- Language: English
- Genre: Comedy

Publication
- Publisher: Cosmopolitan (US) Strand (UK)
- Media type: Print (Magazine)
- Publication date: January 1924 (US) February 1924 (UK)

= Ukridge Rounds a Nasty Corner =

1924 short story by P. G. Wodehouse

"Ukridge Rounds a Nasty Corner" is a short story by British author P. G. Wodehouse, which first appeared in the United States in the January 1924 issue of Cosmopolitan, and in the United Kingdom in the February 1924 Strand. It features the irrepressible Stanley Featherstonehaugh Ukridge, and was included in the collection Ukridge, published in 1924.

==Plot==
When James Corcoran is hired to help prepare the memoirs of a deceased colonial, he is amazed to see his friend Ukridge visiting the house, pretending not to know him. He had, earlier that day, received a bottle of patent medicine and a parrot, delivered by Ukridge, so he is even more amazed when Ukridge brings up parrots to his employer, Lady Elizabeth Lakenheath.

Ukridge later reveals that he has fallen in love with and wooed Millie, Lady Elizabeth's niece and ward, and together they have kidnapped the parrot in order to help obtain the aunt's consent to their marriage. Ukridge is also involved in the sale of "Peppo", the patent medicine.

The parrot scheme is successful, but Millie's aunt wishes to meet Ukridge's Aunt Julia. Knowing that any such meeting will result in the revealing of Ukridge's past, they must stop the two from coming into contact until Aunt Julia, currently working in rural seclusion, leaves for a tour of America.

When Lady Elizabeth is invited to a meeting of the Pen and Ink Club, Corky goes to Aunt Julia's house to intercept a speech she is due to make at the meeting, hoping that the lack of a speech will prevent her from attending. Julia has returned early, however, and is highly suspicious of Corky's presence. Next day at the Lakenheath's he expects to find Ukridge's name turned to mud, but all is well; Lady Elizabeth was unable to attend the meeting, as her precious parrot was sick.

Ukridge reveals that the plucky Millie had plied the parrot with Peppo, rendering it dangerously inebriated.

Millie and Ukridge would later marry, and on occasion rely on Lady Elizabeth to pull them out of hot water, as in Love Among the Chickens (1906).

==Main characters==
- Stanley Featherstonehaugh Ukridge, the irrepressible entrepreneur
  - Julia Ukridge, his haughty writer aunt
- Millie, a girl Ukridge falls for
  - Lady Elizabeth Lakenheath, Millie's parrot-loving aunt
- James Corcoran, Ukridge's writer friend
- George Tupper, an old schoolfriend of Ukridge and Corcoran

==Publication history==

The story was illustrated by T. D. Skidmore in Cosmopolitan, and by Reginald Cleaver in The Strand Magazine.

It was included in Nothing But Wodehouse, a Wodehouse short story collection edited by Ogden Nash and published by Doubleday, Doran & Company in July 1932. It was also collected in The World of Ukridge, published in October 1975 by Barrie & Jenkins.

==Adaptations==

The story was adapted by Helmar Fernback for radio in 1956, with Michael Shepley as Ukridge, Hubert Gregg as Corcoran, Margot Lister as Aunt Julia, Martin Lewis as Bowles, Bryan Powley as Leonard the parrot, and Belle Chrystall as Millie.
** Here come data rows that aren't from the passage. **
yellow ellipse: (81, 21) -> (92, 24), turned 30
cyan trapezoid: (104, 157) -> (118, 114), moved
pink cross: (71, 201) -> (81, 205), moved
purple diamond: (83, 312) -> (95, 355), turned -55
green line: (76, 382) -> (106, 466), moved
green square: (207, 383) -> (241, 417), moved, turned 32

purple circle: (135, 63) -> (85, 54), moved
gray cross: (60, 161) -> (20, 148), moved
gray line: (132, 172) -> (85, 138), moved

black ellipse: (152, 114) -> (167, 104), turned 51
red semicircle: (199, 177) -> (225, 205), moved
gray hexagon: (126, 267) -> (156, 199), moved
It was adapted as an episode in the television series The World of Wodehouse. The episode, titled "The Nasty Corner", aired in 1968.
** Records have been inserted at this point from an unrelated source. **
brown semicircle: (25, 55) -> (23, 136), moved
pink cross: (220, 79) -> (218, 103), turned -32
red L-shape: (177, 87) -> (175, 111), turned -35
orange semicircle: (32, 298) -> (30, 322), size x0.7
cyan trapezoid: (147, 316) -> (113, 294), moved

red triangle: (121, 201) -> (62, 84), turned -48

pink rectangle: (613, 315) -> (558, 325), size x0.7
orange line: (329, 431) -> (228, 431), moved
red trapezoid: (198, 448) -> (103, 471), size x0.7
The sixth episode of the 1992–1993 Ukridge radio series was adapted from the story. The episode, "Ukridge Rounds a Nasty Corner", first aired on 25 January 1993, with Griff Rhys Jones as Ukridge, Robert Bathurst as Corky, Adam Godley as Tupper, Simon Godley as Beamish, Rebecca Front as Millie and Mabel, Dougal Lee as Mr Price, and Julian Dutton as Hank Philbrick (from "Ukridge Sees Her Through"). The story was adapted by Julian Dutton.